Walk the Moon – Anna Sun This is probably my favorite song on the album but I opted for Tightrope becaue it matched the tempo I wanted for the slideshow.
For those of you that supported me and helped me create this year I owe you a world of thanks. Without you I’d be stuck behind some desk.
Music and photography. Other than my family, these are the two biggest influences in my life. I walked in to the Who Shot Rock & Roll exhibit at the Annenberg today and felt the power and weight of those two influences on my life.
I’ve grown up with music and photography. Music more than anything helps me tell time. As a kid whose father was in the Army we moved a lot. I can’t remember 8th grade without trying to figure out where I lived. When I think of where I lived I can remember the music in my life. 8th and 9th Grade was Anchorage Alaska. I was introduced to new wave and was coming off my introduction to heavy metal. I remember being introduced to The Cure, Violent Fems, INXS, REM, and The Beastie Boys. This is also the time in my life when I picked up my first camera.
The amazing thing about the exhibit was that in a lot of cases the photos weren’t made of rock gods and superstars. They were made by kids of other kids. Friends taking photos of their friends that happened to be in a band. In most of the images in the exhibit many of those friends went on to rock & roll greatness.
Don’t take my word for it. Go see it. Now. It closes in four days.
As I looked at the photos and read stories about how the photos were made I started to reflect on my music photography.

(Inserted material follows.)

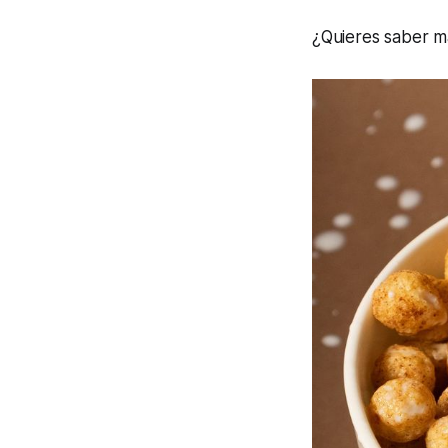
¿Quieres saber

Sometimes shooting music is great. It’s exciting, it’s loud, it’s fun. Other times it’s all wrong; they handcuff us together so that it makes it hard to get original and great images.
This was shot at the Bamboozle Left Festival a couple years ago. Here’s the reality of shooting most shows; you get to shoot the first three songs and then they kick you out. So basically there are a handful of us looking up the nostrils of the artist trying to get something cool and unique.
The key to so many of the great images showcased at the exhibit is access. Either being friends with the band or the band having enough faith in your work and vision that they trust you. They need to know that you aren’t going to make them look bad. In the case of this shot of Darrin Pfeiffer, the drummer from Goldfinger, I had access. I was on the stage a few feet away. Why did I have access? I know the lead singer.
Here’s another shot I love and it was made because I had access. Ever been to the Viper Room? It’s the size of a large walk-in closet. This shot of Run Run Run was made during a private showcase the band was putting on for a record exec. That shot would have been impossible to make had their been a crowd.
So many musicians I’ve shot know a lot about marketing and they want to look a certain way in their photos. With the case of The Josephine Collective they were in town living their dream, recording an album, looking cool was the farthest thing in their head. The producer invited me to his home where they were recording. As much as a Bel Air mansion screams success it doesn’t register well with a pop-punk band from Tennessee. So while all around me is a gorgeous pool and backyard I laid down on the ground and had them huddle up. There was no request for smiles or to say cheese. They (we) were just having fun.
Most recently I was contacted by The Rossetti quartet. They are a string quartet that has played around the world. They hired me to take shots that wouldn’t look like they were a “string quartet”. I treated them as I would any other band. I wanted them to look cohesive and cool.